This issue tracker has been migrated to GitHub, and is currently read-only.
For more information, see the GitHub FAQs in the Python's Developer Guide.

classification
Title: urlparse.urlsplit mishandles novel schemes
Type: behavior Stage: test needed
Components: Library (Lib) Versions: Python 3.1, Python 3.2, Python 2.7, Python 2.6
process
Status: closed Resolution: fixed
Dependencies: Superseder:
Assigned To: orsenthil Nosy List: eric.araujo, ezio.melotti, fdrake, mbloore, orsenthil, r.david.murray, tseaver
Priority: normal Keywords:

Created on 2010-02-10 23:24 by mbloore, last changed 2022-04-11 14:56 by admin. This issue is now closed.

Files
File name Uploaded Description Edit
fix7904.txt mbloore, 2010-02-11 18:20 svn diff of fix and unit test against 2.7 repository.
fix7904-2.txt mbloore, 2010-02-17 21:09 svn diff of fix and unit test against 2.7 repository.
Messages (14)
msg99181 - (view) Author: mARK (mbloore) Date: 2010-02-10 23:24
urlparse.urlsplit('s3://example/files/photos/161565.jpg')
returns
('s3', '', '//example/files/photos/161565.jpg', '', '')
instead of
('s3', 'example', '/files/photos/161565.jpg', '', '')

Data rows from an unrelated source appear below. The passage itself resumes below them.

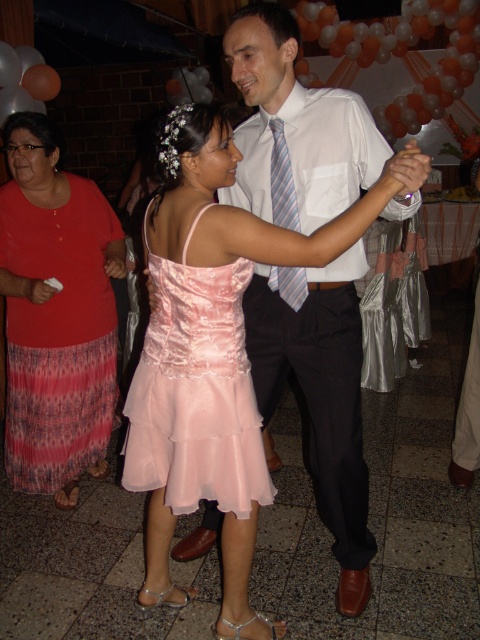 Does white shirt at center appear under pink satin dress at center?

No, white shirt at center is not below pink satin dress at center.

Is white shirt at center bigger than pink satin dress at center?

Indeed, white shirt at center has a larger size compared to pink satin dress at center.

The height and width of the screenshot is (640, 480). Identify the location of white shirt at center. (320, 394).

Does white shirt at center have a smaller size compared to striped fabric tie at center?

No.

Which is below, white shirt at center or striped fabric tie at center?

Positioned lower is white shirt at center.

Which is in front, point (407, 161) or point (276, 154)?

Positioned in front is point (407, 161).

The width and height of the screenshot is (480, 640). What are the coordinates of `white shirt at center` in the screenshot? It's located at (320, 394).

Can you confirm if pink pleated skirt at lower left is positioned to the left of striped fabric tie at center?

Correct, you'll find pink pleated skirt at lower left to the left of striped fabric tie at center.

Which is above, pink pleated skirt at lower left or striped fabric tie at center?

striped fabric tie at center is above.

The width and height of the screenshot is (480, 640). I want to click on pink pleated skirt at lower left, so click(x=56, y=314).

according to rfc 3986 's3' is a valid scheme name, so the '://' indicates a URL with netloc and path parts.
msg99183 - (view) Author: Ezio Melotti (ezio.melotti) * (Python committer) Date: 2010-02-10 23:28
Thanks for the report, could you provide a patch with unit tests?
msg99196 - (view) Author: Senthil Kumaran (orsenthil) * (Python committer) Date: 2010-02-11 03:48
Does s3 stand for the amazon s3 services? urlparse does not have it under its list of known schemes yet. Does s3 have any specifications as such or is aligned towards any of the known schemes (like http or ftp)?

s3 is valid scheme name according to rfc 3986, but urlparse module does not seem to recognize it. If we say, s3 to be much similar to http, then it can be added to list of known schemes. Does Amazon say anything about it?
msg99198 - (view) Author: mARK (mbloore) Date: 2010-02-11 04:53
it's not actually necessary to have a list of known schemes.  any url that has a double slash after the colon is expected to follow that with an authority section (what urlparse calls "netloc"), optionally followed by a path, which starts with a slash.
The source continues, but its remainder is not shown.